In your copy, set down the entries exactly and exclude the pictures.

[DATA PROVIDED Boundary: Start]

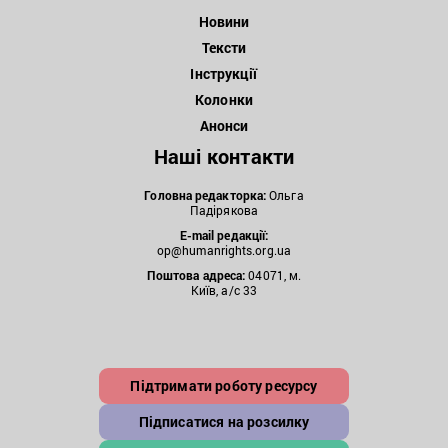
Новини
Тексти
Інструкції
Колонки
Анонси
Наші контакти
Головна редакторка:
Ольга
Падірякова
E-mail редакції:
op@humanrights.org.ua
Поштова
адреса:
04071, м.
Київ, а/с 33
Підтримати роботу ресурсу
Підписатися на розсилку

[DATA PROVIDED Boundary: End]

ANSWER FOR THIS EXERCISE -
Новини
Тексти
Інструкції
Колонки
Анонси
Наші контакти
Головна редакторка:
Ольга
Падірякова
E-mail редакції:
op@humanrights.org.ua
Поштова
адреса:
04071, м.
Київ, а/с 33
Підтримати роботу ресурсу
Підписатися на розсилку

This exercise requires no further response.